Another iPod bites the dust. What is this, 2 or 3 that I've killed now? I swear, all I did was sit down on the bike, plug in my headphones and..........nothing. Well, actually, I think I heard a tiny computery voice go "F it, I'm out!, but I could be wrong.
So what's a girl to do with 800 calories worth of biking to do with no tunes? Study the weird specimens that habitate the gym, of course! Here are some of the species and their descriptions from my day of field research:
- Tattooed Mid-Life Crisis Man - Sports a gray buzz cut, freshly inked barbed-wire bicep tattoos and has the annoying tendency of getting on his cellphone every single time he sits down on the crunch machine. Every. Single. Time.
- Male Swan - A 20-something who probably spent a lot of high school lunches sitting alone with his acne and Texas Instrument, and now spends his breakfasts, lunches, dinners and all the time in between, lifting, chugging whey protein and frantically looking to see who's checking him out....whenever he can manage to peel his eyes away from the mirror, that is.
- Exhausted Man - A disheveled middle-aged man who shuffles to the gym every day in his slippers (yes, his slippers) and rides the bike next to mine every Thursday.

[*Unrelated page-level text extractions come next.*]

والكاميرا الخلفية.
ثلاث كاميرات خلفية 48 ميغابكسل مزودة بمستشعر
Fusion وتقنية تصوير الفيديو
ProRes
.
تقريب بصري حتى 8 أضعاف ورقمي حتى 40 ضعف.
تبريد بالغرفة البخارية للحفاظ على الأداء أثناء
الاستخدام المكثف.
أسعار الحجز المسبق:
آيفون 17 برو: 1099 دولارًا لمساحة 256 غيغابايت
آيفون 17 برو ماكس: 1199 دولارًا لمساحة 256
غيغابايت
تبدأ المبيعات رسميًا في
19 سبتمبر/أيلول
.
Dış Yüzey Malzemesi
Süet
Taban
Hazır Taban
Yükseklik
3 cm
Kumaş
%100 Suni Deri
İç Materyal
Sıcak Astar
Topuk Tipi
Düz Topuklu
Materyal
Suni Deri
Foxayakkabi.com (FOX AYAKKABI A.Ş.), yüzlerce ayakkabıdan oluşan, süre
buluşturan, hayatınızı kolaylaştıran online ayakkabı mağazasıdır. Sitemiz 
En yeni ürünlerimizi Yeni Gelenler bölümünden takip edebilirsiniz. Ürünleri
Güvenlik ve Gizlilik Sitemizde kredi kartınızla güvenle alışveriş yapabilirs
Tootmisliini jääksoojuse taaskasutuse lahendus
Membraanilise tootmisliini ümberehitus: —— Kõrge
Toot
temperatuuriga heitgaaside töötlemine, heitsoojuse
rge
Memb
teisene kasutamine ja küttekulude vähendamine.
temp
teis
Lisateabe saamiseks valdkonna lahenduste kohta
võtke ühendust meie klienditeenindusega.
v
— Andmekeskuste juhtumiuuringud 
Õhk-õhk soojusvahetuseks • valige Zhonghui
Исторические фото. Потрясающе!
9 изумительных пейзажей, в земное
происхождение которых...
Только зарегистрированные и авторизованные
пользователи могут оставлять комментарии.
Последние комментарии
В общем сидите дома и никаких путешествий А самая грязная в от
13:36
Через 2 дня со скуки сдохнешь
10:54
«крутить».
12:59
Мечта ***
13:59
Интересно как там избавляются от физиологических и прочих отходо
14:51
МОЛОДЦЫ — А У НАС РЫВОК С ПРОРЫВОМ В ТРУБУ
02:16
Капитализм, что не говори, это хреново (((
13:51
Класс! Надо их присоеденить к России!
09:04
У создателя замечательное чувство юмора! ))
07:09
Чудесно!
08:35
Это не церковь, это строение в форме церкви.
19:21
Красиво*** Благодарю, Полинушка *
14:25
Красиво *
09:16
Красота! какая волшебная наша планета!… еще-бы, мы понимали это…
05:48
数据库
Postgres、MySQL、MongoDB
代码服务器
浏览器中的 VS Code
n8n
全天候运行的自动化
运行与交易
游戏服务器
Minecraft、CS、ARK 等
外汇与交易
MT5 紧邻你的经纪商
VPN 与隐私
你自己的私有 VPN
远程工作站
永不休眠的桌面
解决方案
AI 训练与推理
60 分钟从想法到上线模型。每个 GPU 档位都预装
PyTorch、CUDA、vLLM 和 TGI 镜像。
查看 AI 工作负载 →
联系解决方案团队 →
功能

He leans his head back, eyes closed and hands folded as if in a prayer as he barely gets the pedals around a full 360. (still in his slippers)
- Perfume Girl - A college girl who really took the 'The gym's a great place to meet someone!' theory to heart. Matching workout outfit, full make-up and drowned in Victoria's Secret Angel Perfume, she manages to be at the gym longer than the Male Swan, while accomplishing nothing aerobic or anaerobic, as she flits around the gym, wafting her scent coquettishly in the direction of the other Male Swans.
- Rico Suave - A friendly middle-aged man who salsas in between his sets. Ole!
and my personal favorite
- Oxygen Tank Couple - A supersweet elderly couple, made up of a very nice husband who dutifully carries his wife's oxygen tank as they totter around the track. Everyone should have someone in their life willing to carry their oxygen tank around when they get old.
These are only a small sampling of the oddities that frequent my gym. What about you? Have you witnessed any strange characters at your gym?